* [Directions for this task]: When you reach the line containing "Za tydzień Uroczystość Chrystusa Króla i", begin copying exactly, and keep going through the last line of the records below, copying nothing before it.

(Saved data entries)
• • • • •

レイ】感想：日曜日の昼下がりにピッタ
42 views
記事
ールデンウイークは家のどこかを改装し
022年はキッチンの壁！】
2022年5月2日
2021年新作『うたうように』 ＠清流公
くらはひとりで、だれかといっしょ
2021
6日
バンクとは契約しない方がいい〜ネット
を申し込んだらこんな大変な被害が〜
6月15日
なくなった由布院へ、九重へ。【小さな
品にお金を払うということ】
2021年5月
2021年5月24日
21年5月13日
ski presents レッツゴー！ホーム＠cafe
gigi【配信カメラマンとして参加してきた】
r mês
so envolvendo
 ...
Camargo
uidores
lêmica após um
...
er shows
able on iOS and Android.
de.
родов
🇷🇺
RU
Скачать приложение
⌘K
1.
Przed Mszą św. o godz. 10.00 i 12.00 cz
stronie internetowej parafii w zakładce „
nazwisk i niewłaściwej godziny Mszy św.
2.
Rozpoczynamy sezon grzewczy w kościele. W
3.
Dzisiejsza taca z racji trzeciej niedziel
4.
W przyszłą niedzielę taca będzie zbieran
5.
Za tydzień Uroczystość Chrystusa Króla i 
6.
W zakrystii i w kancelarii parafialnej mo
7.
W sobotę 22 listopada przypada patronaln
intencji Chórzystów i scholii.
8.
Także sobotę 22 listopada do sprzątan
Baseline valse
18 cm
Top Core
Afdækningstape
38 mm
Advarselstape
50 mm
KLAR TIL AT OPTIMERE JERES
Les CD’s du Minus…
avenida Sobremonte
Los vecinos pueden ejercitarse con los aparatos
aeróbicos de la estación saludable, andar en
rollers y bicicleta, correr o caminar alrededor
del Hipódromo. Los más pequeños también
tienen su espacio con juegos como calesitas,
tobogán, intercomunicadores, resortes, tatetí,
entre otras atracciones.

• • • • •

* [Exercise response]:
Za tydzień Uroczystość Chrystusa Króla i 
6.
W zakrystii i w kancelarii parafialnej mo
7.
W sobotę 22 listopada przypada patronaln
intencji Chórzystów i scholii.
8.
Także sobotę 22 listopada do sprzątan
Baseline valse
18 cm
Top Core
Afdækningstape
38 mm
Advarselstape
50 mm
KLAR TIL AT OPTIMERE JERES
Les CD’s du Minus…
avenida Sobremonte
Los vecinos pueden ejercitarse con los aparatos
aeróbicos de la estación saludable, andar en
rollers y bicicleta, correr o caminar alrededor
del Hipódromo. Los más pequeños también
tienen su espacio con juegos como calesitas,
tobogán, intercomunicadores, resortes, tatetí,
entre otras atracciones.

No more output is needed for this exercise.